Thousands of tons of high-level radioactive defense waste will remain at
Hanford for the foreseeable future and the site will need a facility to
store vitrified waste as it is generated, the letter said.

"In light of this predicament, we believe that no additional waste forms
should be shipped to Hanford," said the Hanford Communities letter.

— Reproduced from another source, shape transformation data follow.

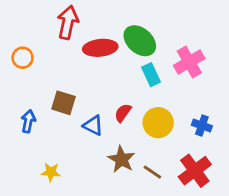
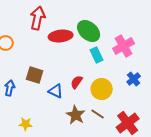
blue cross: (202, 125) -> (134, 79), moved, turned 32
brown line: (152, 172) -> (98, 114), moved

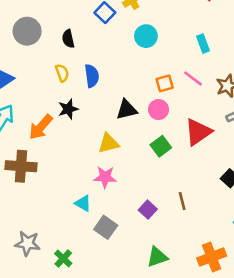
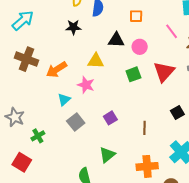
orange square: (165, 83) -> (136, 16), moved
orange arrow: (41, 127) -> (56, 70), moved
red triangle: (198, 132) -> (164, 72), turned -30
brown line: (182, 201) -> (144, 128), moved
cyan triangle: (83, 203) -> (64, 100), turned 32
green triangle: (157, 257) -> (107, 155), turned -36

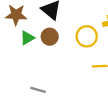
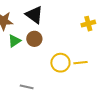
yellow circle: (87, 36) -> (60, 63), moved

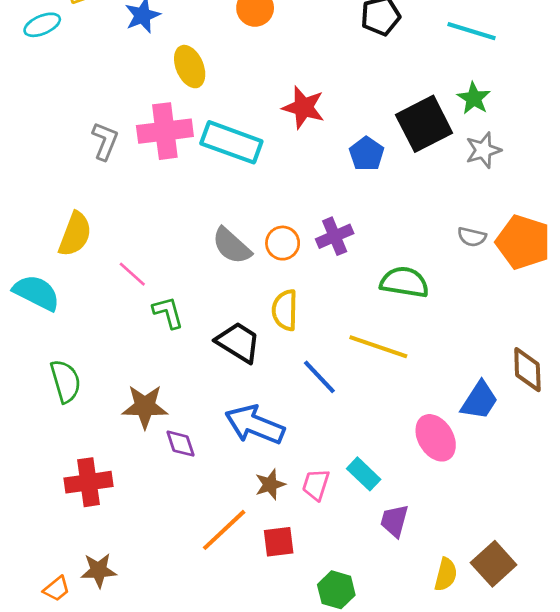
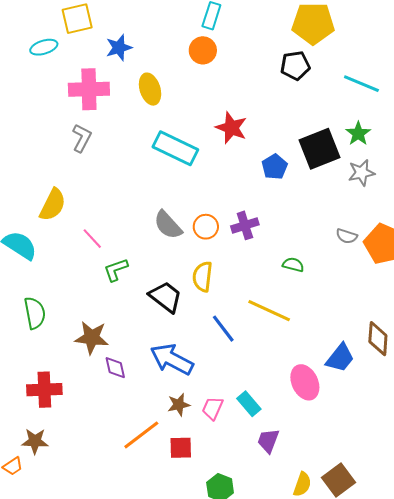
pink cross: (165, 131) -> (89, 89), moved
green semicircle: (404, 282) -> (293, 265), size x0.6
green L-shape: (168, 312) -> (116, 270), turned -100
brown star: (99, 570) -> (35, 441), moved

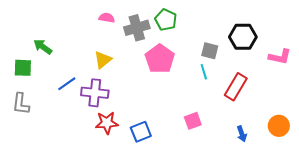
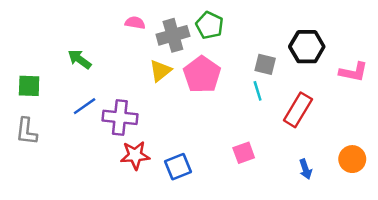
green arrow: (43, 47) -> (80, 59), moved
yellow triangle: (103, 60) -> (160, 71), moved

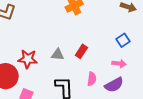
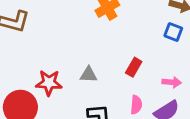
blue square: (123, 40) -> (173, 32), moved, turned -32
red rectangle: (81, 51) -> (134, 67), moved

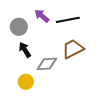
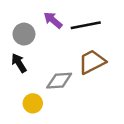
black arrow: (25, 50) -> (19, 63), moved

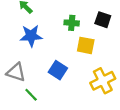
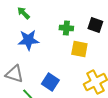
blue square: (58, 70) -> (50, 82), moved

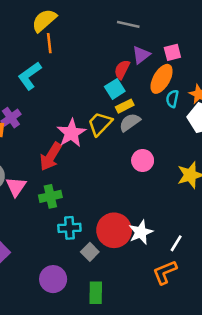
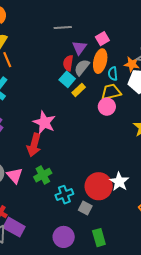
gray semicircle: (130, 122) -> (82, 67), moved
yellow trapezoid: (100, 124) -> (111, 92), moved, turned 50
pink circle: (143, 161) -> (107, 107), moved

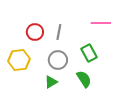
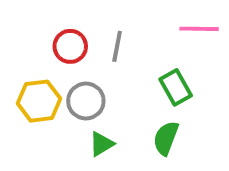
gray circle: (58, 60) -> (86, 101), moved
green semicircle: (84, 79) -> (166, 138), turned -126

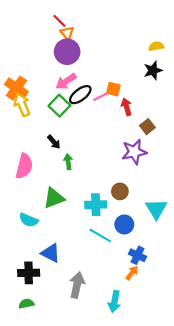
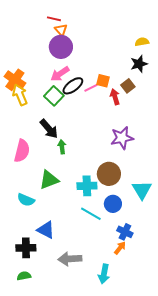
red line: (59, 21) -> (54, 19), turned -32
brown square: (147, 127) -> (128, 86), moved
black arrow: (54, 142) -> (49, 129), size x1.5
brown circle: (120, 191) -> (109, 174), size x1.5
gray arrow: (77, 285) -> (70, 259), turned -105

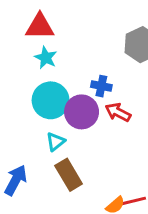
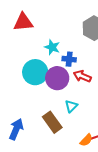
cyan star: (46, 58) -> (52, 47), moved
cyan triangle: (56, 142) -> (71, 106), moved

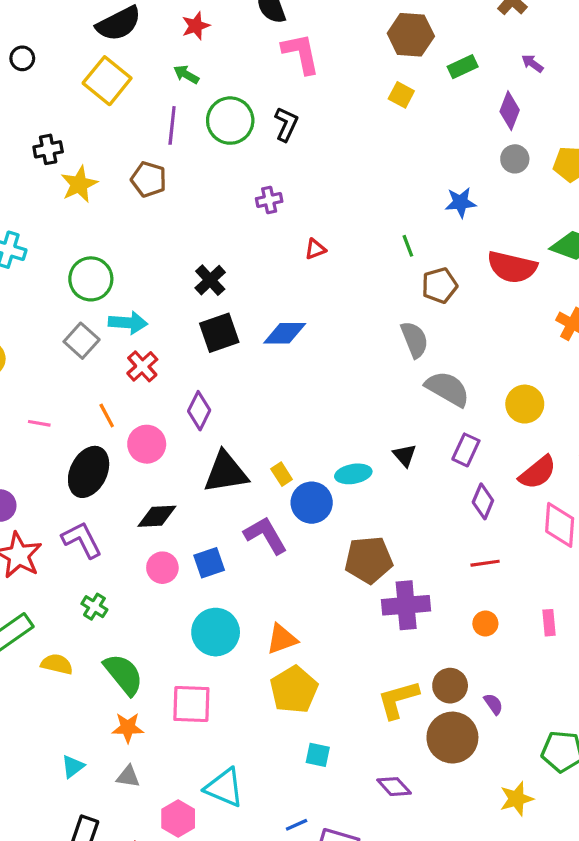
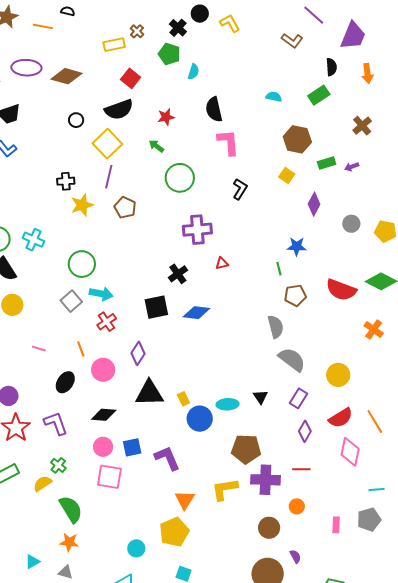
black circle: (22, 58) -> (76, 120), moved
purple arrow: (532, 63) -> (352, 167), moved, turned -64
purple diamond: (510, 111) -> (314, 204), moved
black L-shape: (286, 124) -> (240, 189), moved
purple line: (172, 125) -> (109, 177), moved
purple cross: (269, 200) -> (197, 230), size x1.8
blue star: (461, 202) -> (297, 246), moved
black cross: (210, 280) -> (178, 274), moved
black ellipse: (89, 472) -> (65, 382), size x0.7
purple L-shape: (266, 535) -> (167, 458), moved
brown pentagon: (369, 560) -> (246, 449), moved
purple cross: (406, 605) -> (265, 480), moved
pink rectangle: (549, 623) -> (336, 525), moved
cyan circle: (216, 632) -> (136, 548), moved, size x0.6
orange triangle: (282, 639) -> (185, 500), moved, turned -45
yellow semicircle: (57, 664) -> (42, 484), moved, turned -54
brown circle: (450, 686) -> (269, 528), moved
yellow L-shape: (398, 699) -> (225, 489), moved
pink square: (191, 704) -> (109, 477), moved

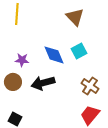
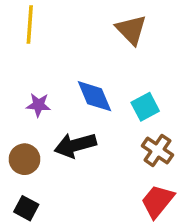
cyan square: (79, 51) -> (145, 107), moved
brown circle: (13, 82) -> (24, 159), moved

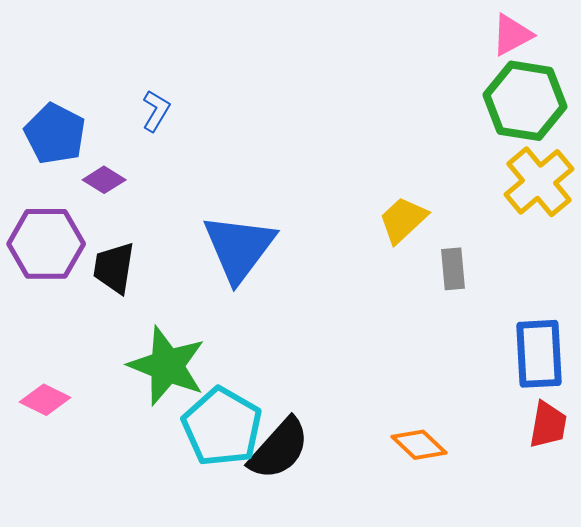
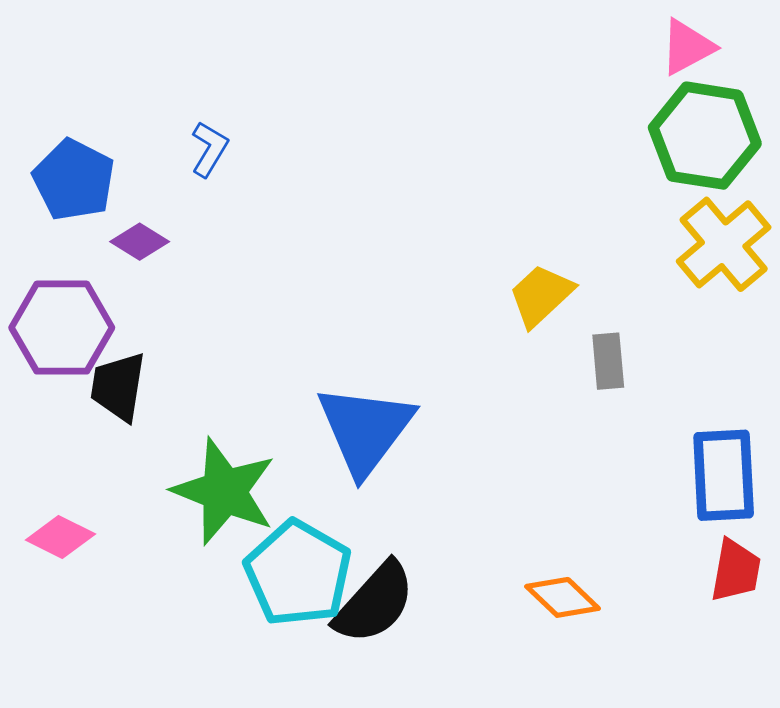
blue triangle: (239, 248) -> (365, 430), moved
black trapezoid: (114, 268) -> (118, 387), moved

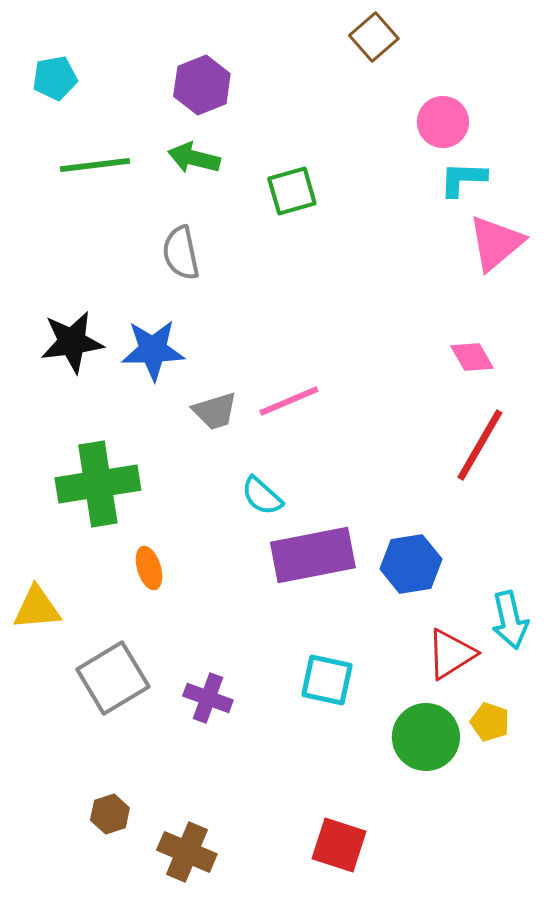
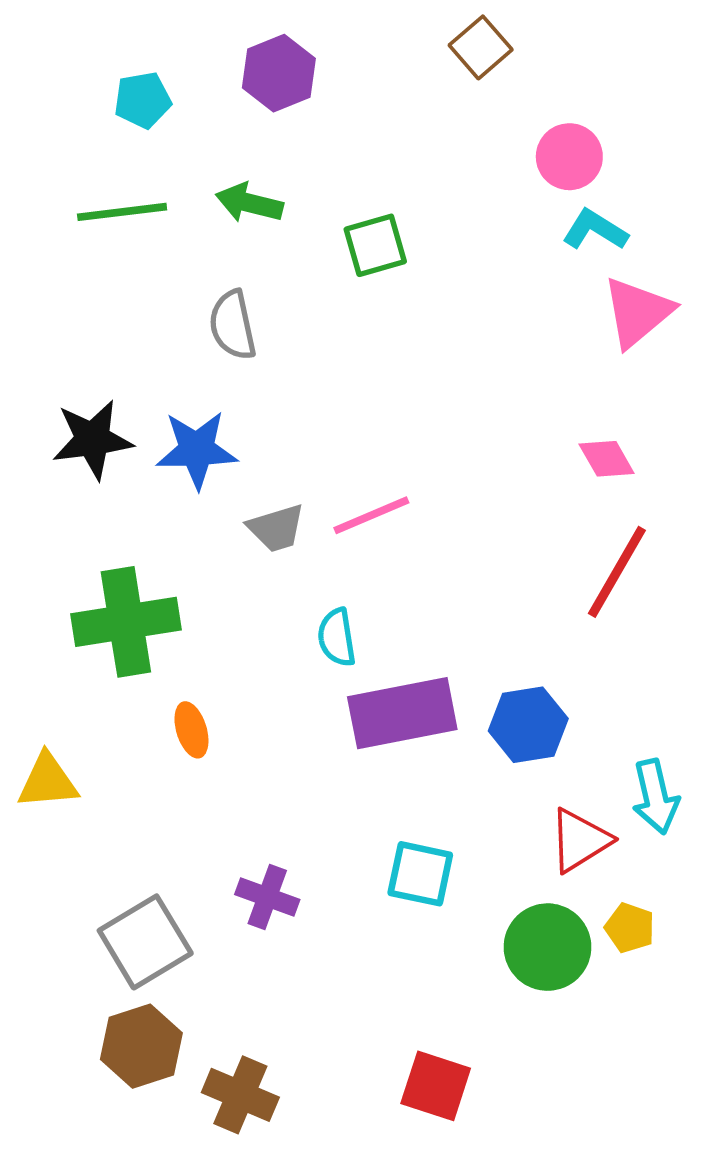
cyan pentagon: (55, 78) -> (143, 100), moved
purple hexagon: (202, 85) -> (279, 73), moved
cyan L-shape: (463, 179) -> (595, 230), turned 30
cyan semicircle: (262, 496) -> (337, 637), turned 39
gray square: (113, 678) -> (145, 942), moved
brown hexagon: (110, 814) -> (141, 1046), size x1.6

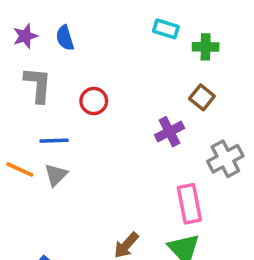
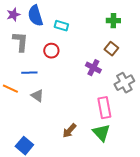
cyan rectangle: (166, 29) -> (61, 26), moved
blue semicircle: (65, 38) -> (35, 16), size x1.5
purple cross: (169, 132) -> (93, 68), turned -35
gray triangle: (56, 175) -> (37, 96), moved, turned -40

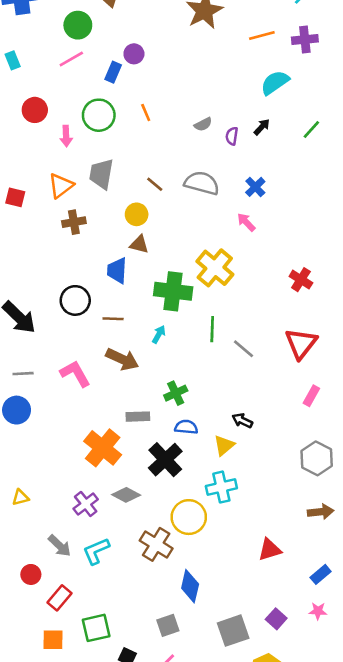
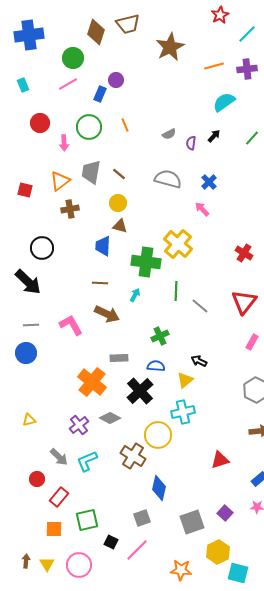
brown line: (155, 184) -> (119, 174), moved
black circle: (75, 300) -> (42, 248), moved
green cross: (176, 393) -> (160, 336), moved

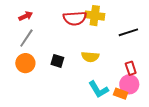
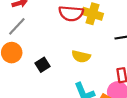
black square: (57, 61) -> (42, 65), moved, turned 32

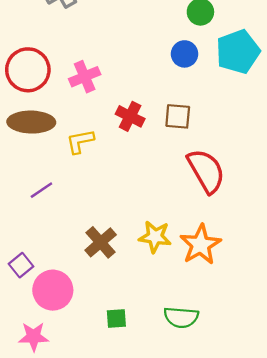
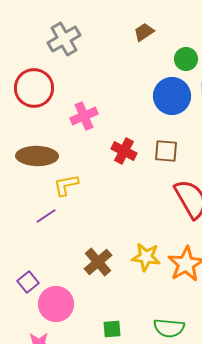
blue circle: (185, 54) -> (172, 96), size x1.6
red circle: (28, 70) -> (34, 88), moved
yellow L-shape: (80, 141) -> (66, 185), moved

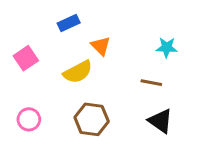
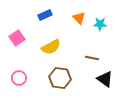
orange triangle: (101, 46) -> (79, 18), moved
cyan star: (167, 47) -> (100, 24), moved
brown line: (151, 83) -> (92, 58), moved

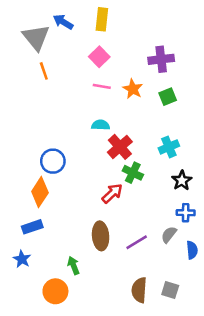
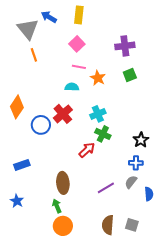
orange star: (133, 89) -> (98, 78), moved
cyan semicircle: (101, 125) -> (72, 87), moved
red cross: (120, 147) -> (63, 114), moved
cyan cross: (169, 147) -> (98, 114), moved
orange diamond: (40, 192) -> (17, 107), moved
blue cross: (186, 213) -> (136, 163), moved
blue rectangle: (32, 227) -> (22, 165), moved
brown ellipse: (101, 236) -> (63, 183), moved
orange circle: (55, 291) -> (63, 226), moved

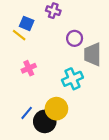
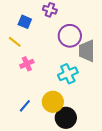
yellow line: (19, 35) -> (15, 42), moved
purple circle: (75, 38) -> (70, 36), size x1.5
black circle: (45, 121) -> (66, 118), moved

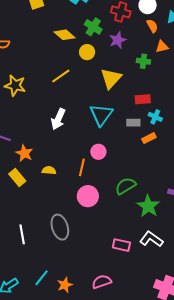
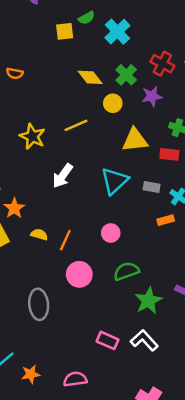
yellow triangle: (111, 78) -> (135, 140), turned 30
yellow star: (15, 85) -> (32, 136), moved
red rectangle: (143, 99) -> (169, 154), moved
gray rectangle: (133, 123) -> (152, 187), moved
pink circle: (98, 152) -> (111, 233), moved
orange line: (82, 167) -> (65, 240), moved

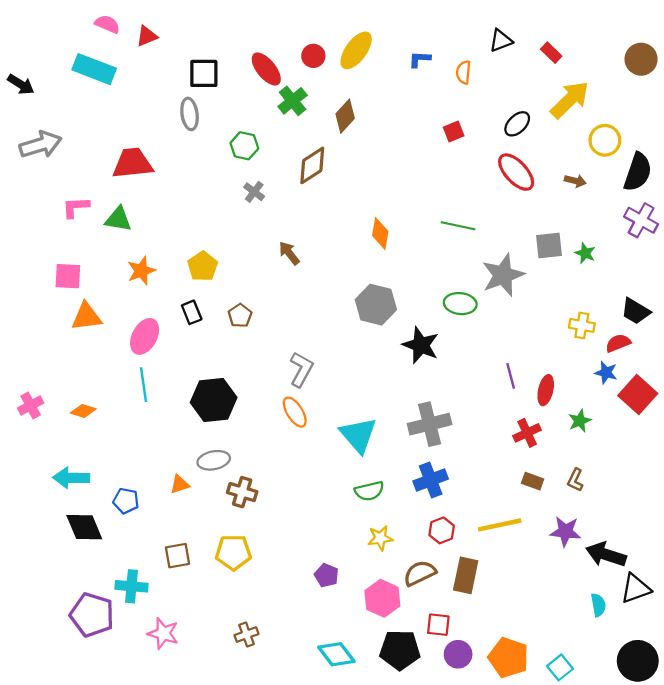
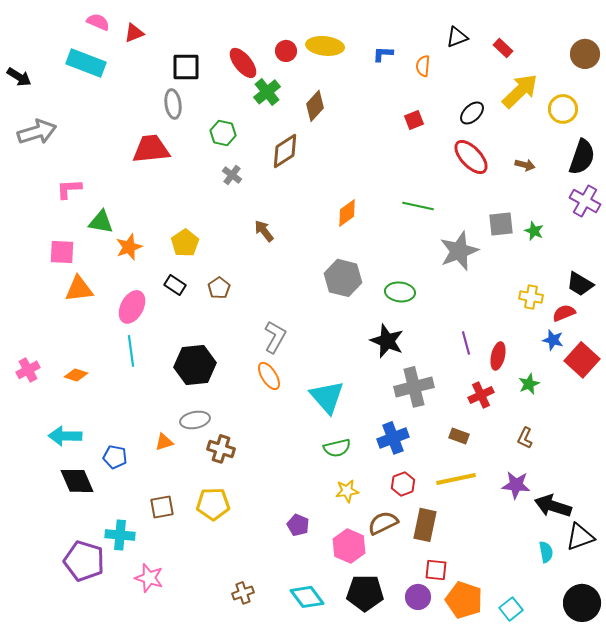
yellow ellipse: (356, 50) -> (325, 46), turned 60
yellow circle: (605, 140) -> (563, 109), moved
red trapezoid: (133, 163) -> (151, 149), moved
green triangle: (118, 219) -> (101, 222), moved
orange diamond: (380, 233) -> (347, 213), turned 44
green ellipse: (460, 304) -> (400, 292), moved
black rectangle: (192, 312) -> (175, 285), turned -35
black star: (421, 345) -> (387, 341), moved
gray cross: (430, 424) -> (414, 387), moved
brown rectangle: (533, 481) -> (459, 436), moved
red square: (438, 625) -> (436, 570), moved
brown cross: (247, 635) -> (243, 593), moved

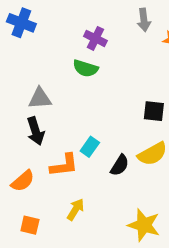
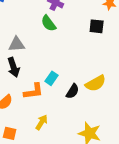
green semicircle: (85, 68) -> (49, 23), turned 36
black square: (154, 111) -> (97, 26), moved

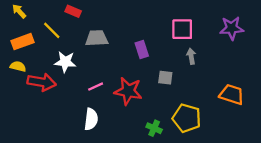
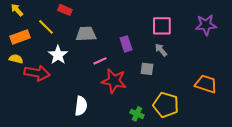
gray arrow: (191, 56) -> (161, 50), moved, turned -32
white star: (65, 62) -> (58, 55), turned 30
pink line: (96, 87) -> (100, 61), moved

The group also is concerned about a suggestion that the Fuels and
Material Examination Facility at Hanford be considered for mercury
storage. About $350 million has been spent in sunk capital costs on the
250,000-square-foot building.

It was conceived in the mid-1970s as a place to study and test fuels for
the nation's breeder reactor technology program. Because of nuclear
proliferation concerns it was never used for that mission and has no
radioactive contamination.

"It was built at considerable cost to the taxpayers with design
standards that far exceed those required of a storage facility," the
Hanford Communities said.

The group pointed out that while there has been opposition to using
Hanford and other government sites under consideration for mercury
storage, one commercial waste site, Waste Control Specialists in
Andrews, Texas, apparently wants the mercury.

Other sites under consideration include the Grand Junction Disposal Site
in Colorado, the Idaho National Laboratory, Hawthorne Army Depot in
Nevada, Kansas City Plant in Missouri and the Savannah River Site in
South Carolina.

The state of Washington has supported the ban on exporting excess
mercury, which is an environmental hazard, and agreed that the nation
needs a safe place to store mercury in a letter signed by Jay Manning,
director of the Department of Ecology. While Washington is willing to
have Hanford considered along with other sites to find the best storage
site, according to Manning, it also wants cleanup conflicts considered,
which could rule out Hanford.

"Our first priority is fast and effective cleanup of Hanford," the
letter said. "We would oppose any effort that would divert resources or
focus from Hanford cleanup, or hinder the cleanup in any way."

Storing mercury at Hanford could take resources away from environmental
cleanup of contamination left from the past production of plutonium at
the site for the nation's nuclear weapons program, the letter said. The
footprint of the mercury site also could interfere with current or
future cleanup operations at Hanford, the letter said. Hanford soil and
ground water is contaminated with radionuclides and hazardous chemicals.

The state of Oregon is concerned about either Hanford or Idaho National
Laboratory being used for mercury storage because they are near the
Columbia or Snake Rivers, the state said in its letter to DOE.

"Both are adjacent to water bodies that already exceed Oregon water
quality standards for mercury and have multiple mercury water quality
concerns," the letter said. The state is concerned about releases either
during storage or transportation.

"In addition to our concerns about direct harm to the Columbia River,
Oregon strongly objects to the potential use of the Hanford site for
this action because of how it may negatively impact environmental
cleanup activities underway at the site," the Oregon letter said. "The
cleanup is necessary to help protect the Columbia River."

The tribes shared Oregon's concerns about river contamination.

"The Hanford site includes a portion of the Columbia River, which
already has a heavy load of mercury, and we cannot risk adding more if
the mercury flasks are left unattended at any time in the future," the
letter said. Among the Confederated Tribes of the Umatilla Indian
Reservation treaty rights are fishing in the Columbia River at Hanford.

DOE expects to release a draft environmental study of proposed locations
for mercury storage in November and make a final decision in fall 2010.